Kereta hijau beroda manusia pun mulai menyusuri jalan. Setiap langkahnya diiringi dengan awan hitam yang menyelimuti hati setiap manusia yang menyaksikannya.Pun aku samapai di sebuah jalan, jalan sebrang yang dekat dengan srea pengebumian. Di tempat itu ibuku berhenti
"Dik, kita pulang ya ? " ucap ibu padaku yang seraya menggendongku.
"Aku mau ikut kakek bu." jawab ku pada ibu
"Kakek akan naik pesawat, dik.

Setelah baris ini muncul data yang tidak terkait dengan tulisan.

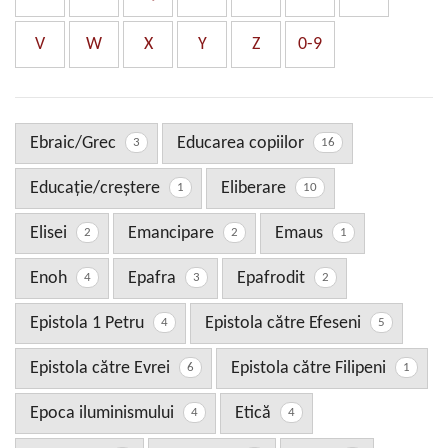
V
W
X
Y
Z
0-9
Ebraic/Grec
Educarea copiilor
3
16
Educaţie/creştere
Eliberare
1
10
Elisei
Emancipare
Emaus
2
2
1
Enoh
Epafra
Epafrodit
4
3
2
Epistola 1 Petru
Epistola către Efeseni
4
5
Epistola către Evrei
Epistola către Filipeni
6
1
Epoca iluminismului
Etică
4
4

Kakekmu akan singgah di rumah Allah." ucap ibu yang mulai menenangkanku dari kegelisahan.
"Pulangnya kapan ?" tanyaku yang masih belum puas dengan jawaban ibu.
"Nanti juga pulang." jawabnya, namun kini terdapat sunggingan senyum di bibirnya yang tampak pucat.
"Iya bu" jawabku setengah lega, namun masih mengguratkan wajah ketidakpuasan akan jawaban dari ibu.
Kringg....Kring....Kring....alaram HP ku berdering, membangunkanku dari keterjagaanku dalam bunga tidur menuju dunia nyata. Perlahan kubuka kelopak seraya mengucek kedua bola mataku. Kuraba setiap sudut wajahku, dan apa ini mengapa wajahku basah. Lalu aku mulai mengingat-ingat lagi apa yang terjadi. Dan kenangan itu kembali muncul dalam kejapan mata. Lalu kutengok jam dinding di sudut ruanganku. ternyata waktu telah menunjukan pukul 4 pagi. Akupun beranjak dari pembaringan menuju kamar kecil seraya mengambil wudhu. Pun aku terjaga kembali dalam solatku. Dalam melantunkan lafadz dalam setiap gerak tubuhku kala solat. Ku haturkan sebuah do'a pada sang pemberi kehidupan. Dalam do'aku hanya satu yang kupinta, Tuhan pertemukan aku dan kakek kelak dalam alam keabadian.